鎧は白いのである。

寝ぼけマナコを覚醒させるのに雪国の冬は最適かもしれない。昨日、暮色に雪の反映がきれいな富山市に帰ってきて、やっぱり北国の冬は見るに耐えるもんだと思った。コンビニの駐車場で、街灯に反射する掻き寄せられた雪の反映に、空から落ちてくるぼたん雪が照らされてこれもいいもんだと。



雪国の朝は静かなものである。真綿の切れ端を重ねたような、ふうわりとした結晶は音を吸い込むらしく、市街電車の鉄輪がきしむ毎朝の騒音が届いてこない。寝起きにベランダに立って撮影した松川沿いの風景である。いきなりこんなものを見せられれば誰しも覚醒するんじゃないか。

会社へ行くのに、矛盾する表現だけど短いゴム長を履いて路面を探りながら歩いた。車の轍をたどって歩くのが一番歩きやすいのだけど、後ろからクルマがやってくると道を譲らなければならない。それは掻き寄せられたために50センチ近くも盛り上がった、雪の壁を踏んでいくことになる。私のショートブーツはノリ面が20センチほどしかないので、すねの辺りまで足がのめりこんでしまう。

スラックスをゴム長にたくし込んで歩くのがどうしても視覚的・感覚的に許されなかったので、あたかも普通のクツを履いているかのように見える黒のショートブーツを買ったのである。それが旅の者が持ち勝ちなしょうもない見栄であることが判明した。

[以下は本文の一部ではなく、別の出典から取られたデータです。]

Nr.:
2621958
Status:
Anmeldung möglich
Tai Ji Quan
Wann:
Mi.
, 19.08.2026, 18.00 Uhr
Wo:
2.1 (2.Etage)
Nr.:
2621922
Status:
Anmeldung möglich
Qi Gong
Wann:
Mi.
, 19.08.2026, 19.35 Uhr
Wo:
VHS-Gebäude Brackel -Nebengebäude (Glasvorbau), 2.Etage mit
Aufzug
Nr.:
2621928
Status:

同じようにオフィス街を目指すサラリーマン同胞は、魚屋が履いているようなゴム長にスラックスの裾をたくしこんで、短靴を入れたスーパーの袋を持って歩いているではないか。所によっては膝丈までも積雪してしまったら、脛が濡れて冷えることを避けるためにも、その結果として冷たい雪片が靴の中に侵入してくることを防ぐためにも、ゴム長は必需品なのである。




白鎧々。ほんとは金偏でなくて白偏なんだけど、そんな響きがふさわしいような厳しい冷たさがあった。昼食を取りに出かけたとき、地鉄ビルのデジタル温度計は摂氏2度を表示していたのである。
やっぱりこれだけ積もるときはそれなりに寒いんやなあと、同僚を振り返るにあまりこの冷気に参っている気配もない。

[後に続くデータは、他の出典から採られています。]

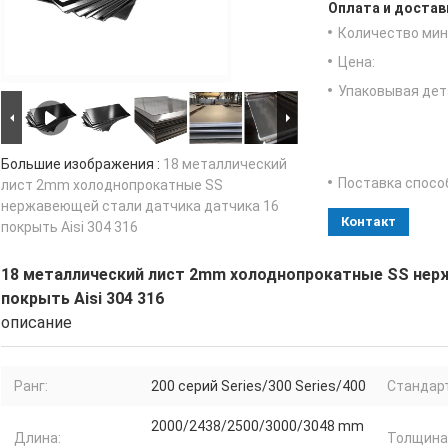
Оплата и достав
Количество мин 
Цена:
Упаковывая дет
Большие изображения :
18 металлический
Поставка спосо
лист 2mm холоднопрокатные SS
нержавеющей стали датчика датчика 16
Контакт
покрыть Aisi 304 316
18 металлический лист 2mm холоднопрокатные SS нер
покрыть Aisi 304 316
описание
Ранг:
200 серий Series/300 Series/400
Стандарт
2000/2438/2500/3000/3048 mm
Длина:
Толщина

「雪が降ったあとのほうが暖かいんですよ。昨日まで大阪にいたからじゃないですか」
こちらで寒いのは雪が振り出す前、霙加減の雨が強風とともに吹き付けてくるときらしい。摂氏での表示が同じ2℃でも体感温度が全く違うという。関西ならばむしろ、真っ青に晴れ渡った冬空のときに放射冷却現象が起きてぐっと冷え込むのだが、日本列島オモテとウラでは正反対のことがおきると見える。